Nel mirino ci sono tutti i quartieri della città. L'ultimo tentativo, segnala una residente, risale proprio alla notte tra sabato e domenica, in una casa di Picenengo. Intorno alle 21, con la complicità del buio, i topi d'appartamento sarebbero riusciti a scavalcare il balcone della residenza. Avrebbero poi tentato di entrare forzando le imposte del salone principale. I proprietari, in quel momento, si trovavano in casa: messi in allarme dal rumore, si sono alzati dal letto per controllare se fosse tutto a posto. Un gesto che ha disturbato gli intrusi, costringendoli a dileguarsi fuggendo verso la campagna. Nulla è stato rubato: come unica traccia del passaggio restano i danni inferti alla finestra che hanno provato a forzare.
Anche al Cambonino, all'inizio della scorsa settimana, i cittadini riportano di un altro tentativo di furto: non lontano da via Castelverde, un ladro ha cercato di fare irruzione in una delle case del quartiere. Il raid, secondo quanto riferito, si è verificato intorno alle 20. Anche in questo caso, nulla è stato rubato.

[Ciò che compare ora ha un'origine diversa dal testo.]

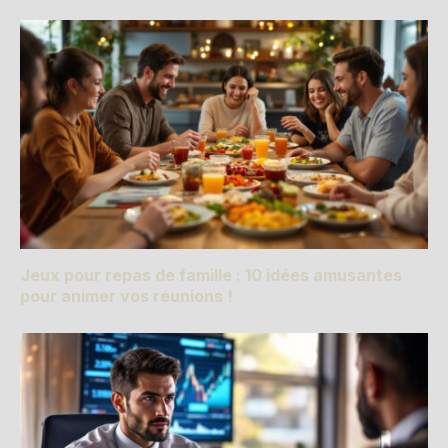
Jeux pour repas de famille : 10 idées amusantes
pour animer vos réunions !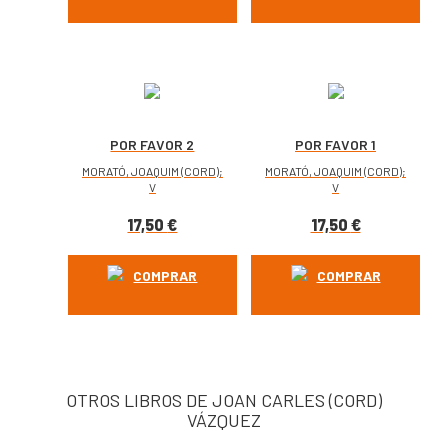
POR FAVOR 2
POR FAVOR 1
MORATÓ, JOAQUIM (CORD);
MORATÓ, JOAQUIM (CORD);
V
V
17,50
€
17,50
€
COMPRAR
COMPRAR
OTROS LIBROS DE JOAN CARLES (CORD)
VÁZQUEZ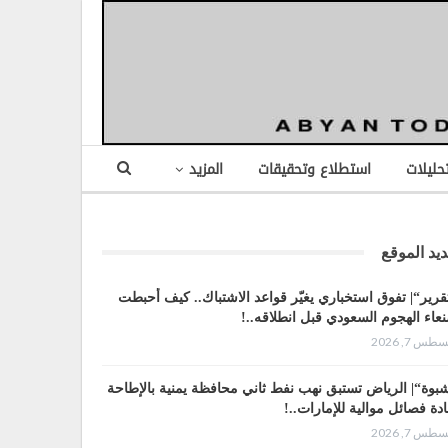
تحليلات
استطلاع وتحقيقات
المزيد
يد الموقع
قرير“| تفوق استخباري يغيّر قواعد الاشتباك.. كيف أحبطت
عاء الهجوم السعودي قبل انطلاقه..!
طس 7, 2026
بوة“| الرياض تستبق نهب نفط ثاني محافظة يمنية بالإطاحة
ادة فصائل موالية للإمارات..!
طس 7, 2026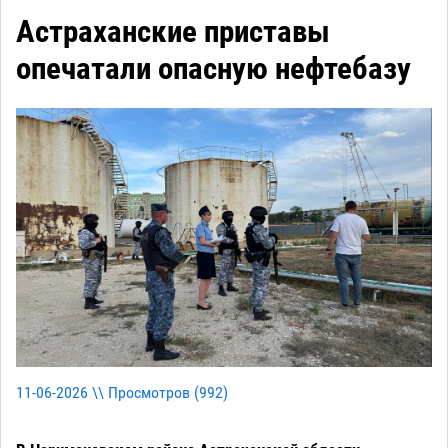
Астраханские приставы
опечатали опасную нефтебазу
11-06-2026 \\ Просмотров (
992
)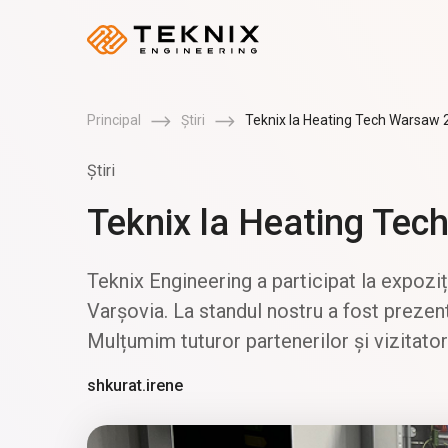
Principal
Știri
Teknix la Heating Tech Warsaw 
Știri
Teknix la Heating Te
Teknix Engineering a participat la expozi
Varșovia. La standul nostru a fost prezent
Mulțumim tuturor partenerilor și vizitator
shkurat.irene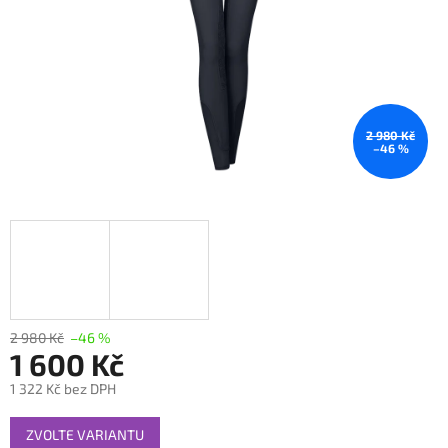
2 980 Kč
–46 %
2 980 Kč
–46 %
1 600 Kč
1 322 Kč bez DPH
Měrná
ZVOLTE VARIANTU
cena:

Il tentativo sarebbe poi stato replicato in una casa vicina, dove il topo d'appartamento è stato ripreso dall'impianto di videosorveglianza installato. «Chi vive in questa zona — racconta un cittadino, che da decenni vive in via Castelverde — ormai ci ha fatto l'abitudine. C'è tanta preoccupazione nel quartiere. Da alcuni anni, quando viene la sera, ho iniziato a chiudere la porta blindata, cosa che non mi sarei mai sognato di fare».
Per far fronte al fenomeno, già a dicembre, con l'avvento delle festività natalizie, il Comitato per l'ordine e la sicurezza pubblica, presieduto dal prefetto, Antonio Giannelli, aveva predisposto un protocollo dedicato. Una sorta di 'quarto cerchio' di controlli che si è aggiunto ai tre livelli già in vigore (controlli ordinari, straordinari e controlli interforze nelle zone indicate dai sindaci della provincia come particolarmente sensibili). L'argomento è stato discusso anche durante l'ultima seduta del Comitato: sono stati analizzati i tanti episodi che hanno contrassegnato questo inizio d'anno, e che hanno suscitato allarme fra i residenti.
Nel frattempo, la caccia al ladro dà i suoi frutti: la settimana scorsa, la Questura di Cremona ha comunicato l'arresto di un 33enne di origini marocchine, nei confronti del quale è stato eseguito un ordine di carcerazione per i reati di furto in abitazione e ricettazione. La pena: due anni, cinque mesi e 28 giorni di reclusione. L'uomo era gravato da diversi precedenti penali, tra cui quelli per rapina ed evasione, e si era reso protagonista di una serie di furti nei garage di alcuni condomini della città. Era così riuscito ad accaparrarsi un discreto bottino.